*What to do*:
Below, find the line containing "stedene i verden for å se" and the line containing "trouver un consultant"; reproduce exactly those two and every line between them, omitting pictures.

Start of Source information

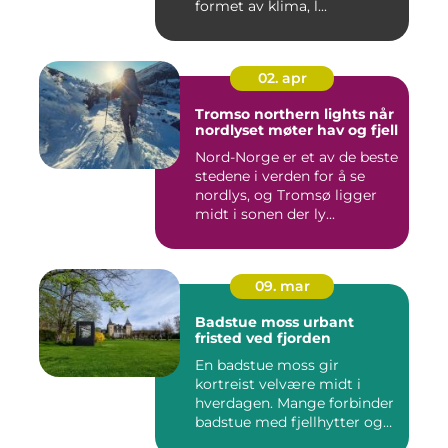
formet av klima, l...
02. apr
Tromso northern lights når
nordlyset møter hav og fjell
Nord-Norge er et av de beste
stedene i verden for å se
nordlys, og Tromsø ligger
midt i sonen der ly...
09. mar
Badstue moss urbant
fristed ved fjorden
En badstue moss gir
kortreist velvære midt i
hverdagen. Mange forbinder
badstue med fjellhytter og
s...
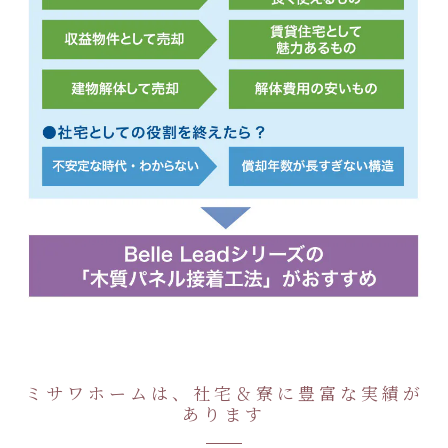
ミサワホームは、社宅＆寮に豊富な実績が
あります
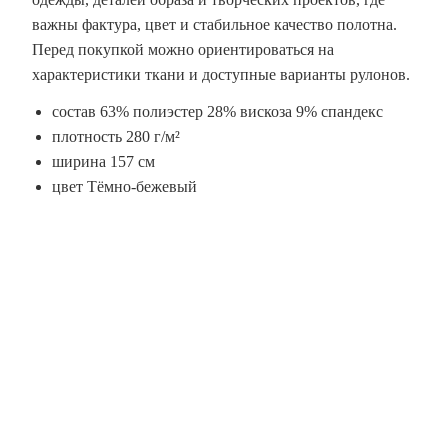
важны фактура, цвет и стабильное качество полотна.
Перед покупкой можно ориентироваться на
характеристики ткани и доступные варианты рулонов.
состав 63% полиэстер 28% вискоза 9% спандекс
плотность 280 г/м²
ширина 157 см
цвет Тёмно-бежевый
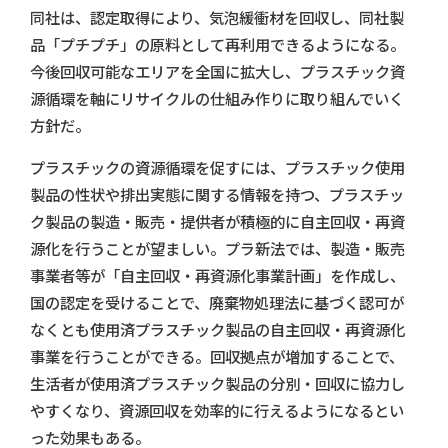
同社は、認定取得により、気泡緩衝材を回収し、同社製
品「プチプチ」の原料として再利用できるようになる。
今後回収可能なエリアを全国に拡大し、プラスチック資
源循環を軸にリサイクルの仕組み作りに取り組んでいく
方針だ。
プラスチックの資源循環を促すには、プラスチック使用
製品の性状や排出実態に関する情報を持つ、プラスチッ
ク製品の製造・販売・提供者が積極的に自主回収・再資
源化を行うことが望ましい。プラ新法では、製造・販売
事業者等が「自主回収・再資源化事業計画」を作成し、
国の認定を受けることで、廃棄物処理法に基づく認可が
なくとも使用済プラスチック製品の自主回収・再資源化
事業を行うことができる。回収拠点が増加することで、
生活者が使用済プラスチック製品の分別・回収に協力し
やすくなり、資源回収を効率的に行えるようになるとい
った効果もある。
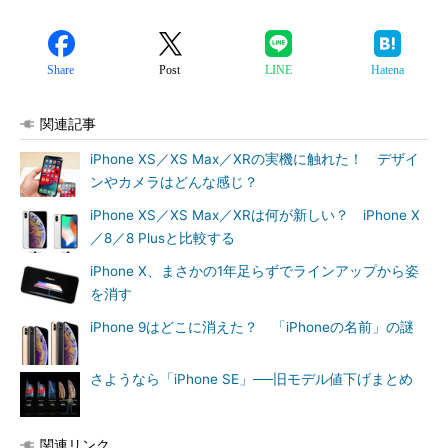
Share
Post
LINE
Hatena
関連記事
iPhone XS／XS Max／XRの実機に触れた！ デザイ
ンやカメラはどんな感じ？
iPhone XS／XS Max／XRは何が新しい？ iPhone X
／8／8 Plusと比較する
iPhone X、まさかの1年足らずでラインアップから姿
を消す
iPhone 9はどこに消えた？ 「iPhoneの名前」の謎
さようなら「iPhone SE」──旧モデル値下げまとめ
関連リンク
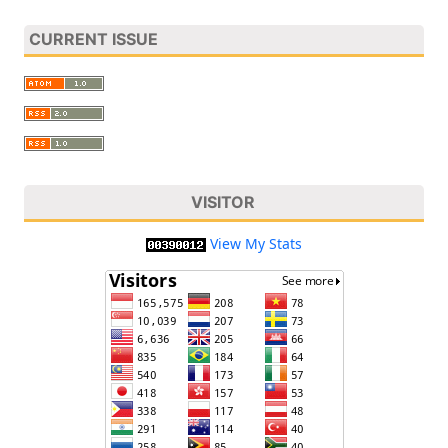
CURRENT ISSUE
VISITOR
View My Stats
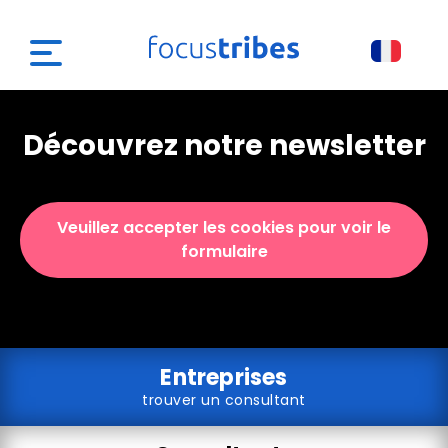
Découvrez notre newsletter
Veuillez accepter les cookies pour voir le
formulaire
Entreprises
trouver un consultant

End of Source information
Start of Source information

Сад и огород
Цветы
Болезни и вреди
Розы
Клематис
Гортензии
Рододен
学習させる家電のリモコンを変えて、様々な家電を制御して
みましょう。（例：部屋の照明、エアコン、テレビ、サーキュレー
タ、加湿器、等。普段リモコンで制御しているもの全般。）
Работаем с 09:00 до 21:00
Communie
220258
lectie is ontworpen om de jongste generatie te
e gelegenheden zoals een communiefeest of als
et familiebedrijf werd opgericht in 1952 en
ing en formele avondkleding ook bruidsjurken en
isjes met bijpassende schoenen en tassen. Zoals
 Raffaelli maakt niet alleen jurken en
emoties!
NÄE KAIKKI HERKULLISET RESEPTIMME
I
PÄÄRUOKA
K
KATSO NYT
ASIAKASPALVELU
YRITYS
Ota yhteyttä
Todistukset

End of Source information

*Response box*:
stedene i verden for å se
nordlys, og Tromsø ligger
midt i sonen der ly...
09. mar
Badstue moss urbant
fristed ved fjorden
En badstue moss gir
kortreist velvære midt i
hverdagen. Mange forbinder
badstue med fjellhytter og
s...
ミサワホームは、社宅＆寮に豊富な実績が
あります
важны фактура, цвет и стабильное качество полотна.
Перед покупкой можно ориентироваться на
характеристики ткани и доступные варианты рулонов.
состав 63% полиэстер 28% вискоза 9% спандекс
плотность 280 г/м²
ширина 157 см
цвет Тёмно-бежевый
同社は、認定取得により、気泡緩衝材を回収し、同社製
品「プチプチ」の原料として再利用できるようになる。
今後回収可能なエリアを全国に拡大し、プラスチック資
源循環を軸にリサイクルの仕組み作りに取り組んでいく
方針だ。
プラスチックの資源循環を促すには、プラスチック使用
製品の性状や排出実態に関する情報を持つ、プラスチッ
ク製品の製造・販売・提供者が積極的に自主回収・再資
源化を行うことが望ましい。プラ新法では、製造・販売
事業者等が「自主回収・再資源化事業計画」を作成し、
国の認定を受けることで、廃棄物処理法に基づく認可が
なくとも使用済プラスチック製品の自主回収・再資源化
事業を行うことができる。回収拠点が増加することで、
生活者が使用済プラスチック製品の分別・回収に協力し
やすくなり、資源回収を効率的に行えるようになるとい
った効果もある。
Share
Post
LINE
Hatena
関連記事
iPhone XS／XS Max／XRの実機に触れた！ デザイ
ンやカメラはどんな感じ？
iPhone XS／XS Max／XRは何が新しい？ iPhone X
／8／8 Plusと比較する
iPhone X、まさかの1年足らずでラインアップから姿
を消す
iPhone 9はどこに消えた？ 「iPhoneの名前」の謎
さようなら「iPhone SE」──旧モデル値下げまとめ
関連リンク
CURRENT ISSUE
VISITOR
View My Stats
Découvrez notre newsletter
Veuillez accepter les cookies pour voir le
formulaire
Entreprises
trouver un consultant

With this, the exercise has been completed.